### Assignment
Select all lines holding the word "WAGNER" from the entries that follow.

(Recorded data)
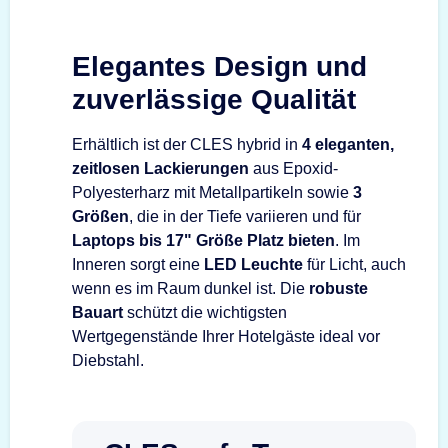
Elegantes Design und
zuverlässige Qualität
Erhältlich ist der CLES hybrid in
4 eleganten,
zeitlosen Lackierungen
aus Epoxid-
Polyesterharz mit Metallpartikeln sowie
3
Größen
, die in der Tiefe variieren und für
Laptops bis 17" Größe Platz bieten
. Im
Inneren sorgt eine
LED Leuchte
für Licht, auch
wenn es im Raum dunkel ist. Die
robuste
Bauart
schützt die wichtigsten
Wertgegenstände Ihrer Hotelgäste ideal vor
Diebstahl.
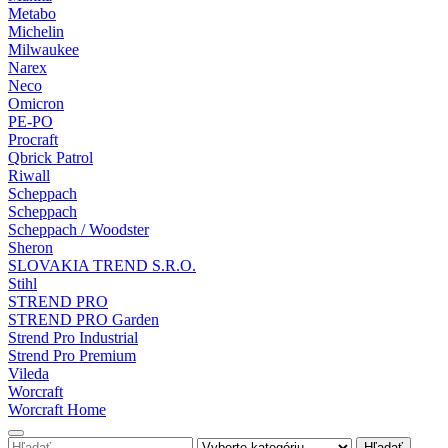
Metabo
Michelin
Milwaukee
Narex
Neco
Omicron
PE-PO
Procraft
Qbrick Patrol
Riwall
Scheppach
Scheppach
Scheppach / Woodster
Sheron
SLOVAKIA TREND S.R.O.
Stihl
STREND PRO
STREND PRO Garden
Strend Pro Industrial
Strend Pro Premium
Vileda
Worcraft
Worcraft Home
Hľadať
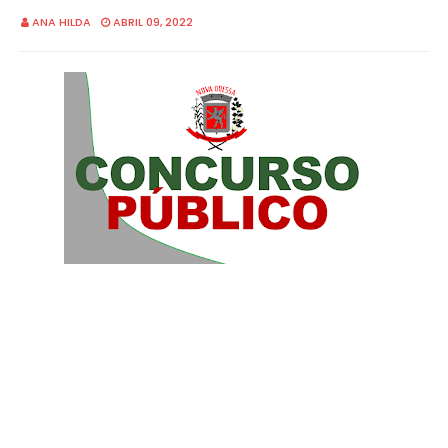
ANA HILDA
ABRIL 09, 2022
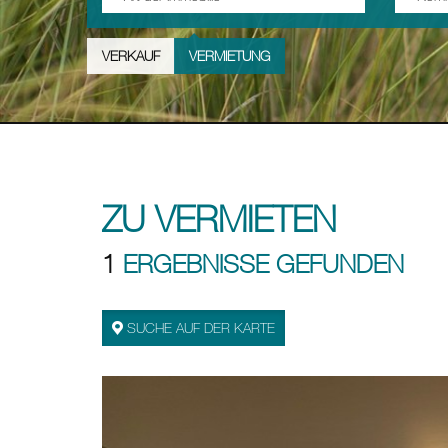
VERKAUF
VERMIETUNG
ZU VERMIETEN
1
ERGEBNISSE GEFUNDEN
SUCHE AUF DER KARTE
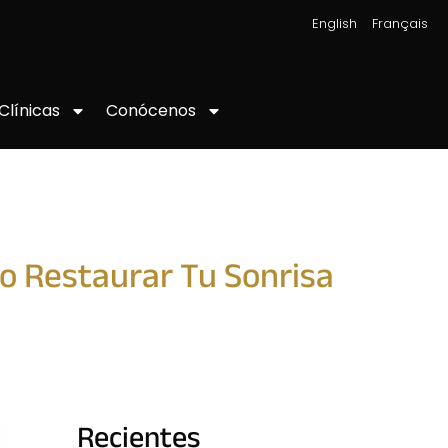
|
English
Français
Conócenos
Clínicas
o Restaurar Tu Sonrisa
Recientes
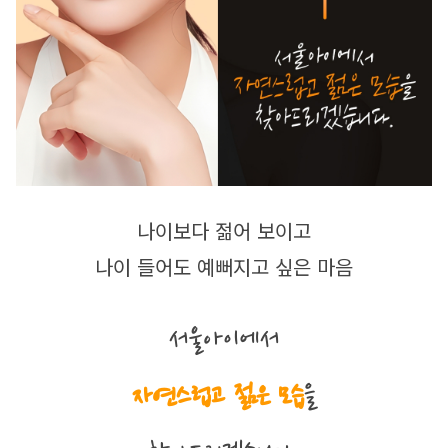
나이보다 젊어 보이고
나이 들어도 예뻐지고 싶은 마음
서울아이에서
자연스럽고 젊은 모습
을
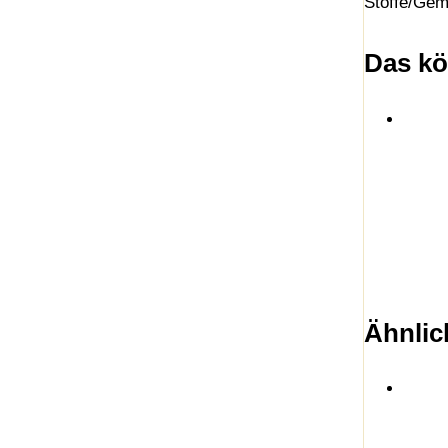
Stoffe/Gem
Das kö
Ähnlic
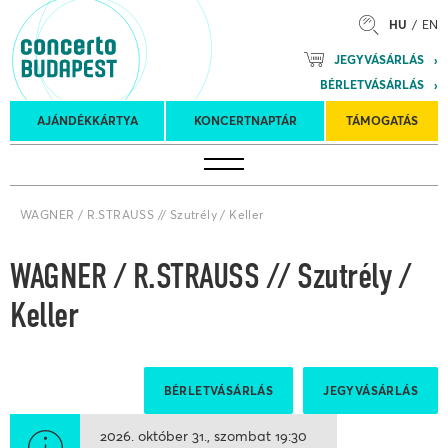
HU
EN
Mozart
JEGYVÁSÁRLÁS
Planet &
BÉRLETVÁSÁRLÁS
Petőfi
Külföldi
Kulturális
Felkéréses
AJÁNDÉKKÁRTYA
KONCERTNAPTÁR
TÁMOGATÁS
Koncertnaptár
turnék
Program
koncertek
WAGNER / R.STRAUSS // Szutrély / Keller
WAGNER / R.STRAUSS // Szutrély /
Keller
BÉRLETVÁSÁRLÁS
JEGYVÁSÁRLÁS
2026. október 31.
szombat
19:30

### Solution
WAGNER / R.STRAUSS // Szutrély / Keller
WAGNER / R.STRAUSS // Szutrély /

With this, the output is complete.